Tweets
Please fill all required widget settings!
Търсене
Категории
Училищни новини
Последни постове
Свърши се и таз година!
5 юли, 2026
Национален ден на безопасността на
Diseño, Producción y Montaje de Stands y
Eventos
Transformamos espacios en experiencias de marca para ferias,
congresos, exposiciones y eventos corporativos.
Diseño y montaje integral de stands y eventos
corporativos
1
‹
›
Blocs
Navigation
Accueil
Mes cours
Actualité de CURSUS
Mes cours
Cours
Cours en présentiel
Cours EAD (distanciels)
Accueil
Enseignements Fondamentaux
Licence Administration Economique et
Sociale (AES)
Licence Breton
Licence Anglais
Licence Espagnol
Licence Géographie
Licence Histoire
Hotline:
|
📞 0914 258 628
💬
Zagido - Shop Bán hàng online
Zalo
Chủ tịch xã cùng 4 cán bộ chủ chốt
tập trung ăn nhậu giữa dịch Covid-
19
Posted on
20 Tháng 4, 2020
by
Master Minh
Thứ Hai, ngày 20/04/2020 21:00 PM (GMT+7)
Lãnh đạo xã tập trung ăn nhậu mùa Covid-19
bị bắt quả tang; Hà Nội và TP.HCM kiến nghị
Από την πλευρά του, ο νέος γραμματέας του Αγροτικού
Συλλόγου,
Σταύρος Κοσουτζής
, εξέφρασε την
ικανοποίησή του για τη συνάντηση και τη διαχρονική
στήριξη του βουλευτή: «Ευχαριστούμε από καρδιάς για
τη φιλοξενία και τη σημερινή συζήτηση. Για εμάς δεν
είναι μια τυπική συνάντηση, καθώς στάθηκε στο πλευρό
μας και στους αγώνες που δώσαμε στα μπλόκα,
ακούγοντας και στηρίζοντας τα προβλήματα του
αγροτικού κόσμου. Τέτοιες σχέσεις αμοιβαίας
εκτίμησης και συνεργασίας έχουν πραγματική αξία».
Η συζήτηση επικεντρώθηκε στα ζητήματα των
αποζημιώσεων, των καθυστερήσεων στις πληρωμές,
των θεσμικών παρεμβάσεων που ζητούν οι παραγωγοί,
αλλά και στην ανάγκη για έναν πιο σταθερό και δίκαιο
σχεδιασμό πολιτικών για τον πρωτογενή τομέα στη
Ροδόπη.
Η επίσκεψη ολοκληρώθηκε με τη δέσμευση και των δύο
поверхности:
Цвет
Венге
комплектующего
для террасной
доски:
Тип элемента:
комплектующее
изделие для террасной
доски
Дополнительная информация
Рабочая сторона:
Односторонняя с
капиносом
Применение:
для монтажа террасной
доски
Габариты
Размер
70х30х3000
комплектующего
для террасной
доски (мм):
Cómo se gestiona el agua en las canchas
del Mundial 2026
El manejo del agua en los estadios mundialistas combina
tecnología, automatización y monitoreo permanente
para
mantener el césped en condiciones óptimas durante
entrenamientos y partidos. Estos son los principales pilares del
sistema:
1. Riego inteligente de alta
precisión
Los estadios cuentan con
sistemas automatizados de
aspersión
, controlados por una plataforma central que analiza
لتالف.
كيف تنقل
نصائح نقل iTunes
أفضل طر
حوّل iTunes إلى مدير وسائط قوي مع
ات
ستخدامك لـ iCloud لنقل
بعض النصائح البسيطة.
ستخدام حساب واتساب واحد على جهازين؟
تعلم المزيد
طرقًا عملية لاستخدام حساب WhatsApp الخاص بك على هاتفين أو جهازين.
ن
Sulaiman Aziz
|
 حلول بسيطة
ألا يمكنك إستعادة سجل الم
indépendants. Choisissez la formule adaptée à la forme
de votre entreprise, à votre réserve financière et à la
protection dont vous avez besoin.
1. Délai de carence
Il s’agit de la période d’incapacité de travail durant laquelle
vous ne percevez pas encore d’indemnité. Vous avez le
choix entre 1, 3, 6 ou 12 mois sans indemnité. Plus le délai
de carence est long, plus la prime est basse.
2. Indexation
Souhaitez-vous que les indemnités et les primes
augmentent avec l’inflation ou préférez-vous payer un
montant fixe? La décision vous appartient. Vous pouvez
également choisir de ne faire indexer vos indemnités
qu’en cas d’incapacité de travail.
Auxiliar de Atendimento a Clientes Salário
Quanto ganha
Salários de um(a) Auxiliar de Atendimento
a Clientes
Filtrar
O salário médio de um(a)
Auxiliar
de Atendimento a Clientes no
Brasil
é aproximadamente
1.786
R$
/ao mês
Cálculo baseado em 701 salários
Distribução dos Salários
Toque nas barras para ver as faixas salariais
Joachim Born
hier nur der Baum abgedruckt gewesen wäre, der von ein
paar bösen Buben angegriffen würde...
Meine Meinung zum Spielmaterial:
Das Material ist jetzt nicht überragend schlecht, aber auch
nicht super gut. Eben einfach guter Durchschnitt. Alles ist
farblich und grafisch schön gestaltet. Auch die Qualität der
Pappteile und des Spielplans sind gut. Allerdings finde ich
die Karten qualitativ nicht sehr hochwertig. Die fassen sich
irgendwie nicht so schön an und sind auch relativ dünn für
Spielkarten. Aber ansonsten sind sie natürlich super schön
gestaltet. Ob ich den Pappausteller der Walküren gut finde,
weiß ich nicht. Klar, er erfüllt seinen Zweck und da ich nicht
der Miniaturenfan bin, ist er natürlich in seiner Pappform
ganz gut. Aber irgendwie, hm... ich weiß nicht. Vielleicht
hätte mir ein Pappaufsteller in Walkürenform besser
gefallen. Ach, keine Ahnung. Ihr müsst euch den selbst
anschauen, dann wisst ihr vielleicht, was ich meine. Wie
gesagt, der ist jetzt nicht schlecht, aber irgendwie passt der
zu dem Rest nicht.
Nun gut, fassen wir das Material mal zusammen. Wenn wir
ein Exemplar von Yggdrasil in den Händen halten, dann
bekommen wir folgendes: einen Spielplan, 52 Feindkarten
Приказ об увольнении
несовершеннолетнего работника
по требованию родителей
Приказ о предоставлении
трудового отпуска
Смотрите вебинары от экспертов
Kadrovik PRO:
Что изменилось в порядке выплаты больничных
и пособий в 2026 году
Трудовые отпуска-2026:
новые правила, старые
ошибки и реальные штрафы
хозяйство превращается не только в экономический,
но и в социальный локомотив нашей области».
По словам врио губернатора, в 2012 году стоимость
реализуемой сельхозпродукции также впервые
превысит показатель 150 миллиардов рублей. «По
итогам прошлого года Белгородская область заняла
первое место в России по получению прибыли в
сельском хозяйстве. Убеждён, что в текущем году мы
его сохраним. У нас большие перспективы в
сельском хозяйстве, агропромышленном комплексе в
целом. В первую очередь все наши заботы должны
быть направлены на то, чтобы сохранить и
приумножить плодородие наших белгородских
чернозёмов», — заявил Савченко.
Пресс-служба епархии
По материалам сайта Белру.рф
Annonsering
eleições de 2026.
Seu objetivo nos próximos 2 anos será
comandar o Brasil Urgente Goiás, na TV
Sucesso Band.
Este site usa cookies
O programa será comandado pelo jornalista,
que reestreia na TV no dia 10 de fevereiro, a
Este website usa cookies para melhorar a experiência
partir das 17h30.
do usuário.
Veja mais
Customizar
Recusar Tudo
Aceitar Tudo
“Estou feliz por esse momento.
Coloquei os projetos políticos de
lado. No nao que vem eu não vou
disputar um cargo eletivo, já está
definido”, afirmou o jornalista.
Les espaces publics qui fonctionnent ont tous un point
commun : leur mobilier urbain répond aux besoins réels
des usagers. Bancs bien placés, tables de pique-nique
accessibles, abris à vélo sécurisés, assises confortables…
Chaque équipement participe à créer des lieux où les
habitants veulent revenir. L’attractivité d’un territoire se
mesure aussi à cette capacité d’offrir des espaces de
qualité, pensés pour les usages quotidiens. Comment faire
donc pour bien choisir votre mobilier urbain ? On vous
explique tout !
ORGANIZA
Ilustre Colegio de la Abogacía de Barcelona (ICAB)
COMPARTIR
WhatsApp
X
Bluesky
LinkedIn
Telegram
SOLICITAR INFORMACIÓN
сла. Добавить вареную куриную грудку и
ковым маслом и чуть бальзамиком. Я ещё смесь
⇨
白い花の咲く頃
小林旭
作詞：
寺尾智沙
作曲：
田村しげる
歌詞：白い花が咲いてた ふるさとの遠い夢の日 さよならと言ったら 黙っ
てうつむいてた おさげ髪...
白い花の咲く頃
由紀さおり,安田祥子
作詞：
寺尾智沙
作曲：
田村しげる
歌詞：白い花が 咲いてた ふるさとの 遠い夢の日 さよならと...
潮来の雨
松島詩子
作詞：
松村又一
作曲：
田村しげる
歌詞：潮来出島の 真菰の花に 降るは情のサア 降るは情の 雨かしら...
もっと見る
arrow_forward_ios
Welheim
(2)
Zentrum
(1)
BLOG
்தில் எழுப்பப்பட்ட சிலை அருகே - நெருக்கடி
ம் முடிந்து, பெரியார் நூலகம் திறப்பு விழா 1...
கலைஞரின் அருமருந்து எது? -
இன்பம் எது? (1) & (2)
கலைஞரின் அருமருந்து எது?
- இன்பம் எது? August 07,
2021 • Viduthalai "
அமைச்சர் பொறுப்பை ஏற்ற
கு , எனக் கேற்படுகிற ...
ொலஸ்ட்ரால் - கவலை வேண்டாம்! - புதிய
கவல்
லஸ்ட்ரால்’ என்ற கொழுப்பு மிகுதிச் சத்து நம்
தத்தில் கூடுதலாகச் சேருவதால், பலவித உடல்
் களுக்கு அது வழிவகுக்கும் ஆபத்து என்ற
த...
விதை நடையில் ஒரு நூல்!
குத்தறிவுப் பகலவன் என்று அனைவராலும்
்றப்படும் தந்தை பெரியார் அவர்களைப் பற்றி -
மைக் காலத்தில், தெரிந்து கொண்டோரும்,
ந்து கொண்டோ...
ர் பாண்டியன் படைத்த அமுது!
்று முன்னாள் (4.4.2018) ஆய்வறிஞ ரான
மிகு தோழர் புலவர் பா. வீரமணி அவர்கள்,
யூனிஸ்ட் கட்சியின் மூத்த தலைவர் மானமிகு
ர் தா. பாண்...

--------------------

■ Assignment ■
Each line above that contains "хозяйстве" must be copied out.

■ Written reply ■
сельском хозяйстве. Убеждён, что в текущем году мы
сельском хозяйстве, агропромышленном комплексе в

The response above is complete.